Reactions: Like 1 | Agree 2


----------



## duncsuss (Nov 11, 2016)

Quite right, Kevin. "I am deeply humbled" means "I have been humiliated" -- which is what might happen later when they are caught with their hand in the cookie jar and they're impeached, of course.

I suspect they believe it means the same thing as "I am your humble servant" -- but there's a world of difference between being humble and being humbled.

Reactions: Like 1 | Thank You! 1 | Agree 1


----------



## Kevin (Nov 11, 2016)

duncsuss said:


> Quite right, Kevin. "I am deeply humbled" means "I have been humiliated" -- which is what might happen later when they are caught with their hand in the cookie jar and they're impeached, of course.
> 
> I suspect they believe it means the same thing as "I am your humble servant" -- but there's a world of difference between being humble and being humbled.



That's exactly what I have always thought. Just goes to prove we can't trust parliament.

Reactions: Like 1 | Agree 1


----------



## duncsuss (Nov 11, 2016)

It looks like it's now accepted usage, according to this Wiktionary page ... LINK

Bah, humbug.

Reactions: Agree 2


----------



## duncsuss (Nov 11, 2016)

Here's a quote on this topic that I like:

But one point is worth making. You can’t feel humbled—that is, brought low—unless you have a rather high opinion of yourself in the first place. This reminds us of an anecdote.

In 1969, the Israeli politician Simcha Dinitz spoke to the New York Times about Golda Meir, who had just become Israel’s Prime Minister: “She is always telling people: ‘Don’t be so humble—you’re not that great.’ ”​

Reactions: Like 1 | Great Post 2


----------



## Kevin (Nov 11, 2016)

duncsuss said:


> It looks like it's now accepted usage, according to this Wiktionary page ... LINK
> 
> Bah, humbug.



I'm with you.

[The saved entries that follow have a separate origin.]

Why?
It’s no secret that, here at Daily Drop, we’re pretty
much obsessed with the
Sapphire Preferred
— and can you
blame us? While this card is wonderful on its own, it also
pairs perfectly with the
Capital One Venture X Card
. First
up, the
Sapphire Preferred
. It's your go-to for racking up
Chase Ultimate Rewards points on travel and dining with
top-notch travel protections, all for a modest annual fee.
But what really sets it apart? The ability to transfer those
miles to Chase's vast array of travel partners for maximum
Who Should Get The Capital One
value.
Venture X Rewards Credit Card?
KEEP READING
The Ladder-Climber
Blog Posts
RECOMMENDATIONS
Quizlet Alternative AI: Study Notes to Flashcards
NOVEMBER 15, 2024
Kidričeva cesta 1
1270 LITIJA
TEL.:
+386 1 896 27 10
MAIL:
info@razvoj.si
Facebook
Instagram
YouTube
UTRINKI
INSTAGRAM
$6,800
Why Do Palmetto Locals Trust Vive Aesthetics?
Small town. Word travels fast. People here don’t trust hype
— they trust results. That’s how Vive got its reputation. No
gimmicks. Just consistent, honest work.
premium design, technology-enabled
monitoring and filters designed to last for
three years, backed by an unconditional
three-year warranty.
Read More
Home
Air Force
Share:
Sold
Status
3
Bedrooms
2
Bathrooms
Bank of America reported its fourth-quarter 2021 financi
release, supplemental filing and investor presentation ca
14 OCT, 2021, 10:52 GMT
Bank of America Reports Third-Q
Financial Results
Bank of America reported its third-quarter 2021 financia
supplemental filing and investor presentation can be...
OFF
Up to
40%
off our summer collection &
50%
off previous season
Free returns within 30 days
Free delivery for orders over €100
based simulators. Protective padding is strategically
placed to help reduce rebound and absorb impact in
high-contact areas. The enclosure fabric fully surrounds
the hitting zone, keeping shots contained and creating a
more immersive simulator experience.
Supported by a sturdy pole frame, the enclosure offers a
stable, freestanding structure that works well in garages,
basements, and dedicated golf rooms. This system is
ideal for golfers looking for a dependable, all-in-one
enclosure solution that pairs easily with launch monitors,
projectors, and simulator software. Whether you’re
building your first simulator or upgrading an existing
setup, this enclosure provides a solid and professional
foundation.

Humbled doesn't mean the same thing as the other adjectives they cite. My BS meter is pegged. Of course I do agree with a different usage of "Pegging".

Reactions: Funny 4


----------



## SENC (Nov 11, 2016)

Late to the party, but I agree wholeheartedly.

That said, I am deeply humbled to be mentioned in the same sentence as @duncsuss.

Reactions: Funny 5


----------



## Schroedc (Nov 11, 2016)



Reactions: Great Post 2


----------



## Kevin (Nov 11, 2016)

SENC said:


> Late to the party, but I agree wholeheartedly.
> 
> That said, I am deeply humbled to be mentioned in the same sentence as @duncsuss.



I'm honored that I'm humbled by such men as you two right honorable ....... 

Humblers?

Reactions: Funny 2


----------



## Schroedc (Nov 11, 2016)

Can you get Humble Pie A la Mode?

Reactions: Like 1 | Funny 1


----------



## Kevin (Nov 11, 2016)

Schroedc said:


> Can you get Humble Pie A la Mode?



Yep it's called Youtube....

Reactions: Like 1 | Sincere 1


----------